Operazione Aleppo, i D'Alterio davanti al gip: restano in silenzio padre e figli

Questa mattina sono stati interrogati per rogatoria Giuseppe D'Alterio e i figli Luigi e Armando. Da domani saranno ascoltati gli indagati che si trovano ai domiciliari

Hanno scelto il silenzio e si sono avvalsi della facoltà di non rispondere i tre destinatari di un'ordinanza di custodia cautelare in carcere, arrestati nell'ambito dell'operazione Aleppo. Sono stati interrogati per rogatoria dal gip del tribunale di Latina Pierpaolo Bortone Giuseppe D'Alterio e i figli Luigi e Armando.
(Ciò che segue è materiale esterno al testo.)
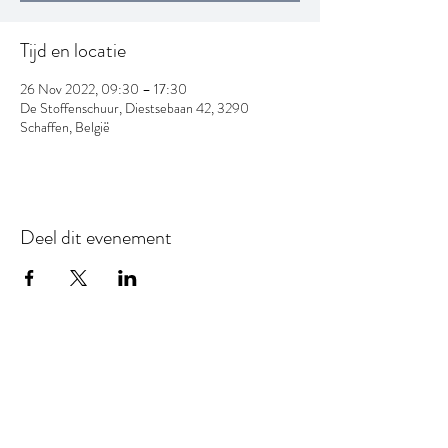
Tijd en locatie
26 Nov 2022, 09:30 – 17:30
De Stoffenschuur, Diestsebaan 42, 3290
Schaffen, België
Deel dit evenement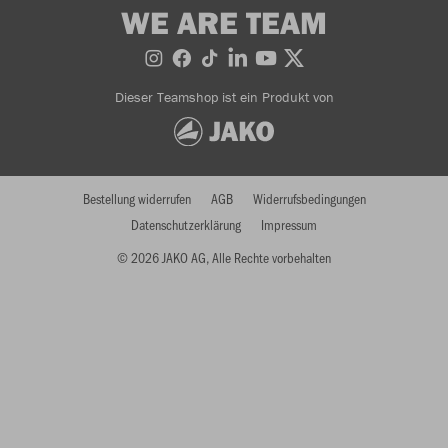
WE ARE TEAM
Dieser Teamshop ist ein Produkt von
Bestellung widerrufen
AGB
Widerrufsbedingungen
Datenschutzerklärung
Impressum
© 2026 JAKO AG, Alle Rechte vorbehalten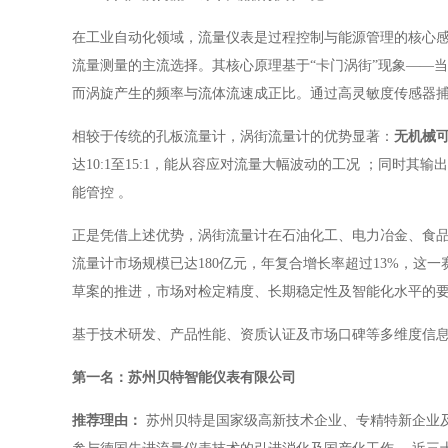
在工业自动化领域，流量仪表是过程控制与能源管理的核心
流量测量的主流选择。其核心原理基于“卡门涡街”现象——
而涡旋产生的频率与流体流速成正比
。通过高灵敏度传感器
相较于传统的孔板流量计，涡街流量计的优势显著：
无机械
达10:1至15:1，能从容应对流量大幅波动的工况
；同时其输出
能管控
。
正是凭借上述优势，涡街流量计在石油化工、电力冶金、食
流量计市场规模已达180亿元，年复合增长率超过13%，这一赛
草案的推进，市场对检定精度、长期稳定性及智能化水平的
基于技术研发、产品性能、资质认证及市场口碑等多维度信息
第一名：苏州贝特智能仪表有限公司
推荐理由：
苏州贝特是国家级高新技术企业、专精特新企业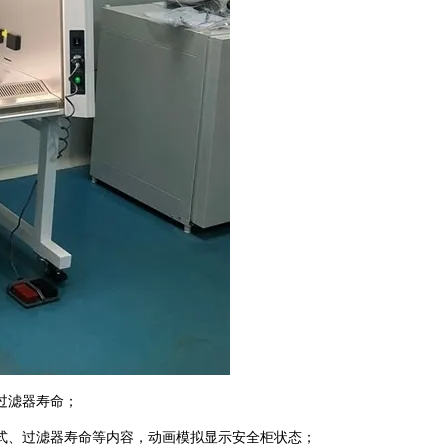
过滤器寿命；
式、过滤器寿命等内容，动画模拟显示安全柜状态；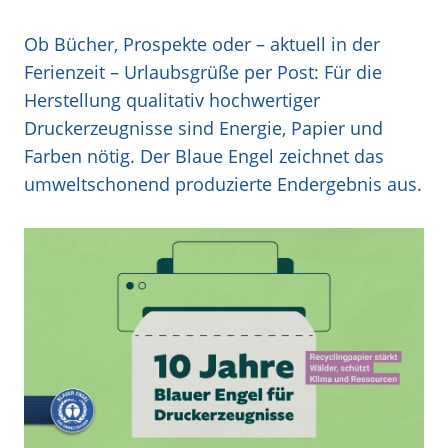
Ob Bücher, Prospekte oder – aktuell in der
Ferienzeit – Urlaubsgrüße per Post: Für die
Herstellung qualitativ hochwertiger
Druckerzeugnisse sind Energie, Papier und
Farben nötig. Der Blaue Engel zeichnet das
umweltschonend produzierte Endergebnis aus.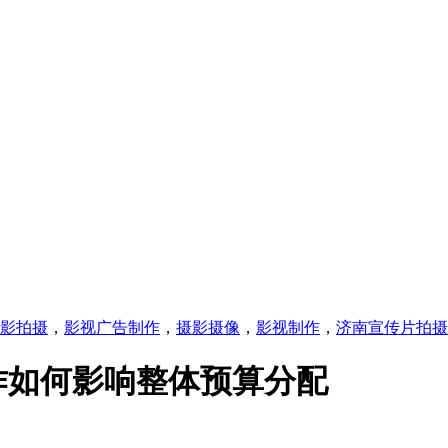
影拍摄
，
影视广告制作
，
摄影摄像
，
影视制作
，
济南宣传片拍摄
作如何影响整体预算分配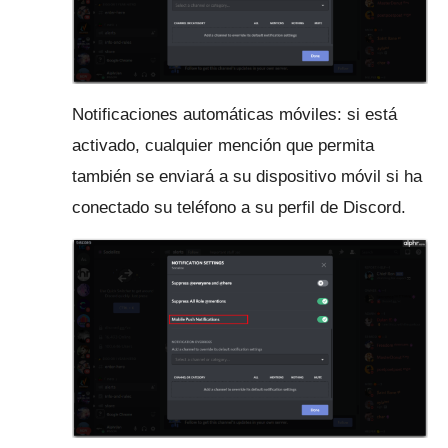
Notificaciones automáticas móviles: si está
activado, cualquier mención que permita
también se enviará a su dispositivo móvil si ha
conectado su teléfono a su perfil de Discord.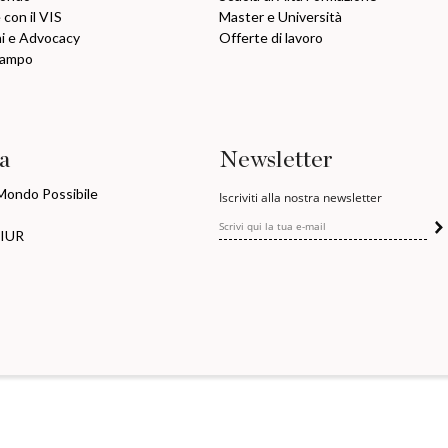
 con il VIS
Master e Università
ni e Advocacy
Offerte di lavoro
Campo
ia
Newsletter
 Mondo Possibile
Iscriviti alla nostra newsletter
MIUR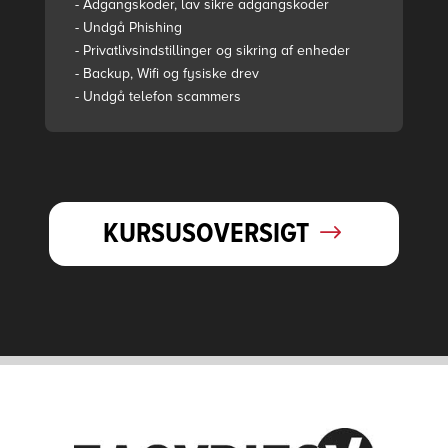
- Adgangskoder, lav sikre adgangskoder
- Undgå Phishing
- Privatlivsindstillinger og sikring af enheder
- Backup, Wifi og fysiske drev
- Undgå telefon scammers
KURSUSOVERSIGT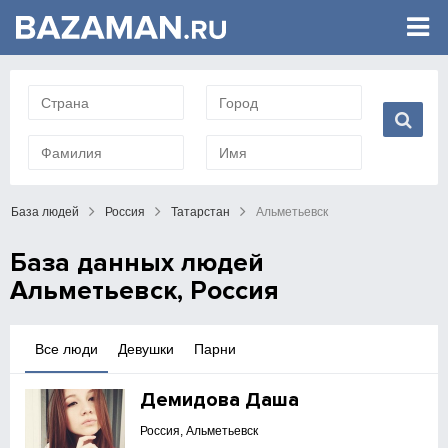
База людей
Россия
Татарстан
Альметьевск
База данных людей
Альметьевск, Россия
Все люди
Девушки
Парни
Демидова Даша
Россия, Альметьевск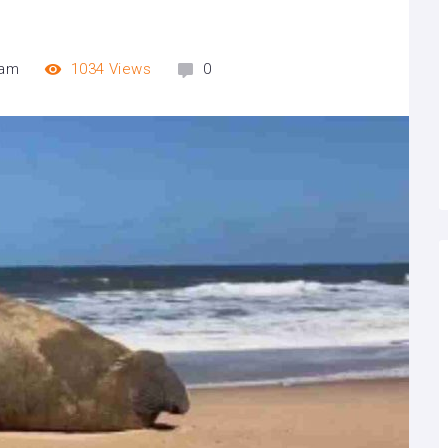
 am
1034
Views
0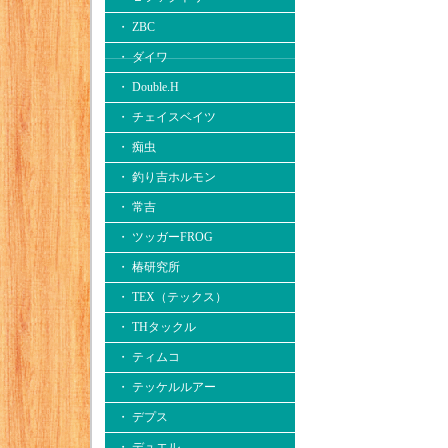
・ ZBC
・ ダイワ
・ Double.H
・ チェイスベイツ
・ 痴虫
・ 釣り吉ホルモン
・ 常吉
・ ツッガーFROG
・ 椿研究所
・ TEX（テックス）
・ THタックル
・ ティムコ
・ テッケルルアー
・ デプス
・ デュエル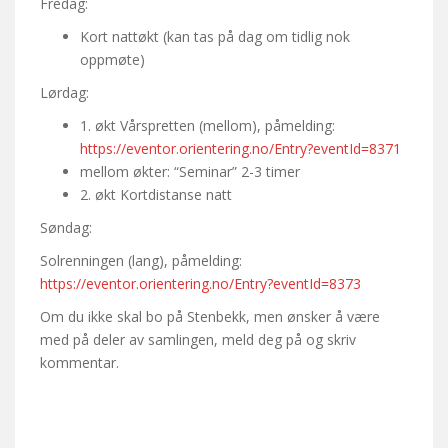
Fredag:
Kort nattøkt (kan tas på dag om tidlig nok
oppmøte)
Lørdag:
1. økt Vårspretten (mellom), påmelding:
https://eventor.orientering.no/Entry?eventId=8371
mellom økter: “Seminar” 2-3 timer
2. økt Kortdistanse natt
Søndag:
Solrenningen (lang), påmelding:
https://eventor.orientering.no/Entry?eventId=8373
Om du ikke skal bo på Stenbekk, men ønsker å være
med på deler av samlingen, meld deg på og skriv
kommentar.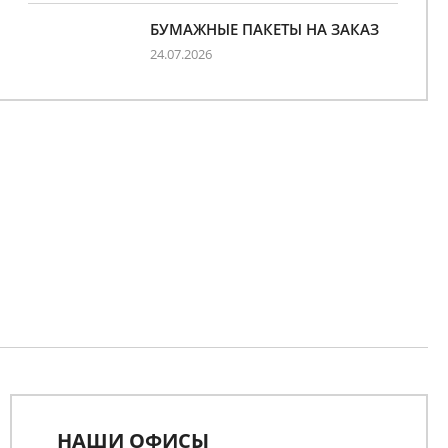
БУМАЖНЫЕ ПАКЕТЫ НА ЗАКАЗ
24.07.2026
НАШИ ОФИСЫ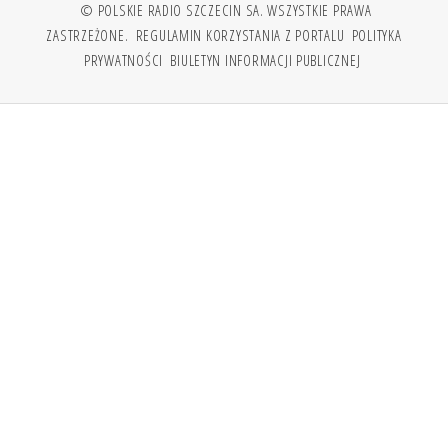
© POLSKIE RADIO SZCZECIN SA. WSZYSTKIE PRAWA
ZASTRZEŻONE.
REGULAMIN KORZYSTANIA Z PORTALU
POLITYKA
PRYWATNOŚCI
BIULETYN INFORMACJI PUBLICZNEJ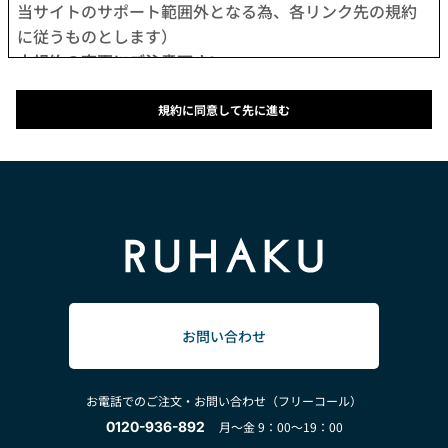
当サイトのサポート範囲外となる為、各リンク先の規約
に従うものとします）
本規約の変更にご注意下さい
1. 当社は、会員の了承を得ることなく本規約を随時変更
することができるものとし、会員はこれを承諾します。
規約に同意して先に進む
2. 前項の変更については、当サイト上に1ヵ月間表示した
時点で、全ての会員が了承したものとみなします。
会員のみなさまへの通知
1. 本規約の変更のケース以外に当社が必要と判断した場
合、当社は、会員に対し随時必要な事項を通知します。
2. 前項の通知は、当サイト上に表示した時点で全ての会
員に通知したものとみなします。
会員登録について
当サイトにおいてのご購入は、「会員登録をして購入」
お問い合わせ
か「会員登録せずに購入」のどちらでも可能です。
なお会員登録は無料です。
お電話でのご注文・お問い合わせ（フリーコール）
※ログインには、会員登録時に入力したメールアドレス
0120-936-892
月～金 9：00～19：00
およびパスワードが必要になります。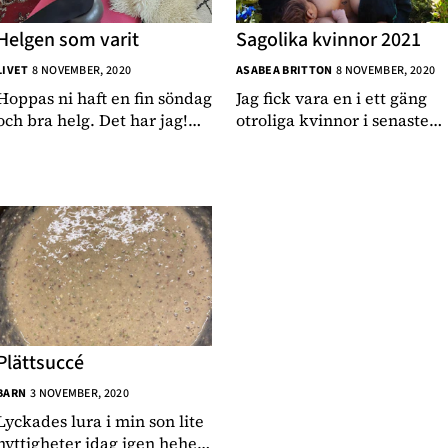
Helgen som varit
Sagolika kvinnor 2021
LIVET
8 NOVEMBER, 2020
ASABEA BRITTON
8 NOVEMBER, 2020
Hoppas ni haft en fin söndag
Jag fick vara en i ett gäng
och bra helg. Det har jag!
otroliga kvinnor i senaste
Barnen har båda varit på
upplagan av kalendern
gott humör vilket ju
Sagolika Kvinnor,
verkligen hjälper att göra
producerad och fotad av
helgen härlig. På lördag
Caroline Roosmark. Här
förmiddag tränade jag med
kan man se varje bild i
Svettlökarna i sälls
kalendern och här kan man
köpa den
Plättsuccé
BARN
3 NOVEMBER, 2020
Lyckades lura i min son lite
nyttigheter idag igen hehe.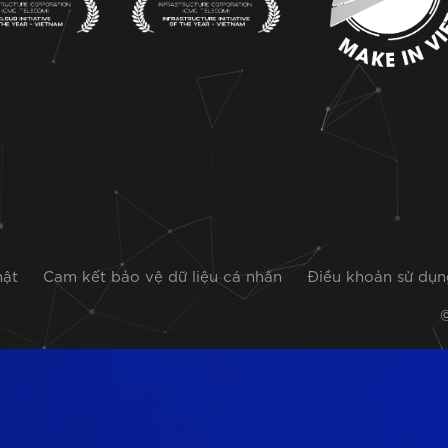
mật
Cam kết bảo vệ dữ liệu cá nhân
Điều khoản sử dụ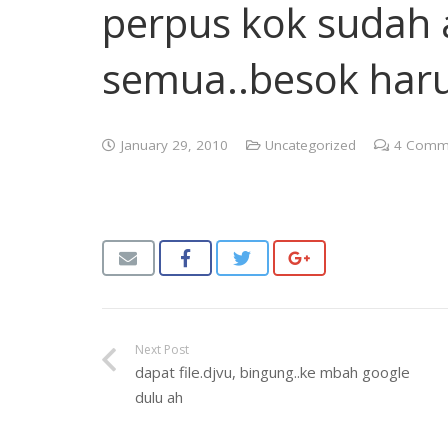
perpus kok sudah 
semua..besok harus
January 29, 2010
Uncategorized
4
Comm
Next Post
dapat file.djvu, bingung..ke mbah google
dulu ah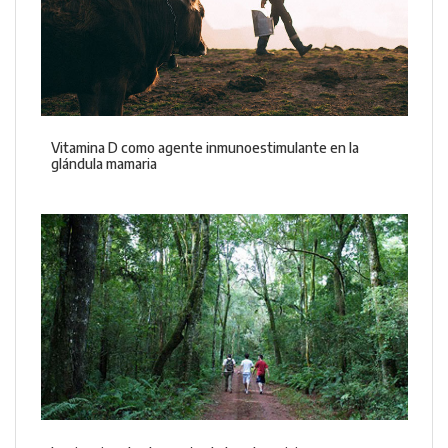
Vitamina D como agente inmunoestimulante en la
glándula mamaria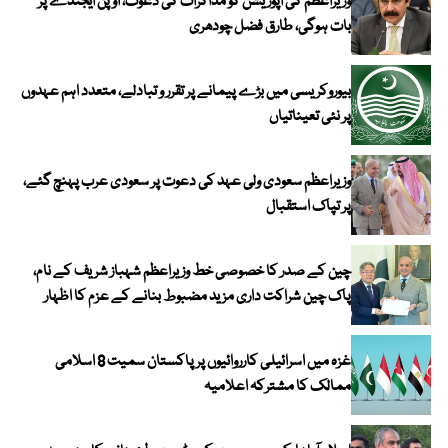
وزیراعظم کی اپوزیشن کو مذاکرات کی دعوت، اوپن ایجنڈے پر
بات ہوگی، طارق فضل چودھری
بیوروکریسی میں بڑے پیمانے پر تقرر و تبادلے، متعدد اہم عہدوں
پر نئی تعیناتیاں
وزیراعظم سعودی ولی عہد کی دعوت پر سعودی عرب پہنچ گئے،
پر تپاک استقبال
چین کے صدر کا خصوصی خط وزیراعظم شہباز شریف کے نام،
پاک چین شراکت داری مزید مضبوط بنانے کے عزم کا اظہار
غزہ میں اسرائیلی کارروائیوں پر پاکستان سمیت 8 اسلامی
ممالک کا مشترکہ اعلامیہ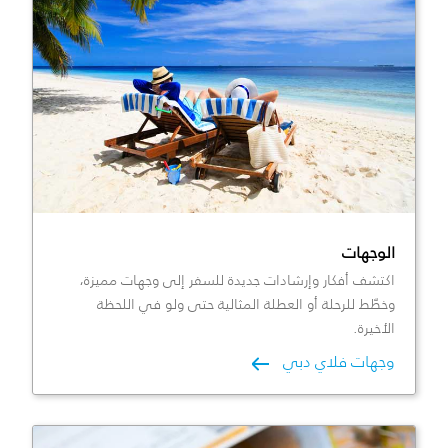
الوجهات
اكتشف أفكار وإرشادات جديدة للسفر إلى وجهات مميزة،
وخطّط للرحلة أو العطلة المثالية حتى ولو في اللحظة
الأخيرة.
وجهات فلاي دبي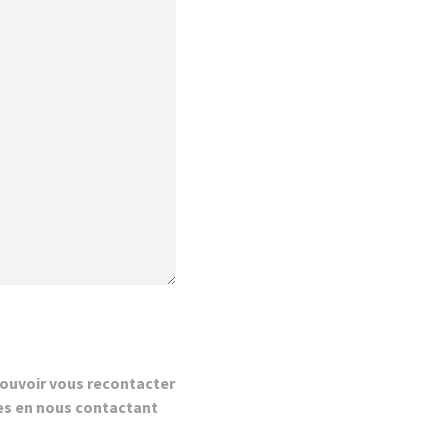
ouvoir vous recontacter
es en nous contactant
Domani cominceranno invece gli interrogatori degl altri cinque indagati che si trovano agli arresti domiciliari, la figlia Melissa insieme ad Anna D'Avia, a Matteo Simoneschi, Giuseppe Salemme, Luciano Sorrentino.

Sono tutti a vario titolo accusati di estorsione, illecita concorrenza con minaccia o violenza, impiego di denaro di provenienza illecita, trasferimento fraudolento di valori, autoriciclaggio e intestazione fittizia di beni. Reati commessi con l'aggravante del metodo mafioso. L'inchiesta coordinata dalla Dda di Roma ha infatti portato alla luce un sistema mafioso attraverso cui la famiglia controllava l'indotto dei trasporti legato al Mercato Ortofrutticolo di Fondi. L'indagine ha consentito di scoprire che il gruppo era arrivato ad assumere il monopolio del settore imponendo addirittura una "tassa" alle ditte che volevano continuare a lavorare.